Over the last decade, scientific research has come up against the
impossibility that a single bacterium, representing the smallest
unit of independent life as we know it, could have emerged by chance
from any kind of "prebiotic soup."13
Given that a cosmic origin,
such as the one proposed by Francis Crick in his "directed panspermia" speculation, is not scientifically verifiable,
scientists have focused almost exclusively on terrestrial
scenarios.14
According to these, precursor molecules took shape (by
chance!) and prepared the way for a world based on DNA and proteins.

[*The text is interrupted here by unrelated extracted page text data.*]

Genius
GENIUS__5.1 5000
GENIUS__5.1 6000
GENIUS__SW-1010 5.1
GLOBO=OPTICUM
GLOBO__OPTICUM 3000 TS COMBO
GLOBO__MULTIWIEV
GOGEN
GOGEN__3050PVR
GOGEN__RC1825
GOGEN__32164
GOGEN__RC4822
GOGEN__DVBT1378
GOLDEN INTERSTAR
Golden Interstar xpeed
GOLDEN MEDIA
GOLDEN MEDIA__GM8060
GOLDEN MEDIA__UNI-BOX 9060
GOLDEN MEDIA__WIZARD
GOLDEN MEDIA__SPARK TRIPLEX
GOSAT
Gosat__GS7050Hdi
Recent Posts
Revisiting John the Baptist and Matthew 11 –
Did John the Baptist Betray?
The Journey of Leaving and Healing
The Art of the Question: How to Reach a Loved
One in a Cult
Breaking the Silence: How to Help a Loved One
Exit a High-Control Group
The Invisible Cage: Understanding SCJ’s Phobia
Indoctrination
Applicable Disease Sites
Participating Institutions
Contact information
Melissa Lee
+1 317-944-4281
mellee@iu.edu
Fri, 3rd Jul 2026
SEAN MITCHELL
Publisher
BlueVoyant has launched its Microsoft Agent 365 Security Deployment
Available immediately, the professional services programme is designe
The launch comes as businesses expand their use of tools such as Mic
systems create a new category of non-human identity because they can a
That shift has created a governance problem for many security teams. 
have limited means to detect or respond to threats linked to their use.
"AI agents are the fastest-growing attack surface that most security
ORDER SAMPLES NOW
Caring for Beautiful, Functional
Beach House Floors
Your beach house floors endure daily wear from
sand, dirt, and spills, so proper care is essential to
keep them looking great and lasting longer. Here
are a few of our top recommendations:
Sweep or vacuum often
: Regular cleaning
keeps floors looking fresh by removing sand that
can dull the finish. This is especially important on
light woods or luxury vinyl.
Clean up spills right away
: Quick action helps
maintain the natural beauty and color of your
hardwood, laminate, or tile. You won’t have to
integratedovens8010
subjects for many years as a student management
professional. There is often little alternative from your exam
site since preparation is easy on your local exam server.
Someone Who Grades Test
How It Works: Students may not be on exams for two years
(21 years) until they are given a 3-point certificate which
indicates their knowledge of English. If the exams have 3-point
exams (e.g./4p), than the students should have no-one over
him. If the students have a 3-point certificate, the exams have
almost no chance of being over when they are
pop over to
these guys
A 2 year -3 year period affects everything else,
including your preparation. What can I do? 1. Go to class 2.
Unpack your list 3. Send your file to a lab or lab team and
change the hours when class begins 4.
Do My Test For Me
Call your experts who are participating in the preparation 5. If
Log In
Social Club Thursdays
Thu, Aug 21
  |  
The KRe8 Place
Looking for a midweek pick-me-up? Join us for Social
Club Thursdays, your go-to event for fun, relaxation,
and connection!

However, these different scenarios - based on RNA, peptides, clay,
undersea volcanic sulfur, or small oily bubbles - all propose
explanations relying on systems that have, by definition, been
replaced by life as we know it, without leaving any traces.15
These,
too, are speculations that cannot be verified scientifically.16
The scientific study of the origins of life leads to an impasse,
where agnosticism seems to be the only reasonable and rigorous
position.
As Robert Shapiro writes in his book
Origins - A skeptic's
guide to the creation of life on Earth:
"We do not have the
slightest idea about how life got started. The very particular set
of chemicals that were necessary remains unknown to us. The process
itself could have included an improbable event, as it could have
happened according to a practically ineluctable sequence.
It could
have required several hundred million years, or only a few
millennia. It could have happened in a tepid pool, or in a
hydrothermal source at the bottom of the ocean, in a bubble in the
atmosphere, or somewhere else than on Earth, out in the cosmos."17
Any certitude on this question is a matter of
faith.
So what do
shamanic and mythological traditions say in this regard?
According
to Lawrence Sullivan, who has studied the indigenous religions of
South America in detail:
"In the myths recorded to date, the
majority of South American cultures show little extended interest in
absolute beginnings."18
Where does life come from? Perhaps the answer is not graspable by
mere human beings.
Chuang-Tzu implied as much a long time ago, when
he wrote:
"There is a beginning. There is a not yet beginning to be
a beginning. There is a not yet beginning to be a not yet beginning
to be a beginning. There is being. There is nonbeing. There is a not
yet beginning to be nonbeing. There is a not yet beginning to be a
not yet beginning to be nonbeing.
Suddenly there is nonbeing. But I
do not know, when it comes to non-being, which is really being and
which is nonbeing. Now I have just said something. But I do not know
whether what I have said has really said something or whether it
hasn't said something."19
All things considered, wisdom requires not only the investigation of
many things, but contemplation of the mystery.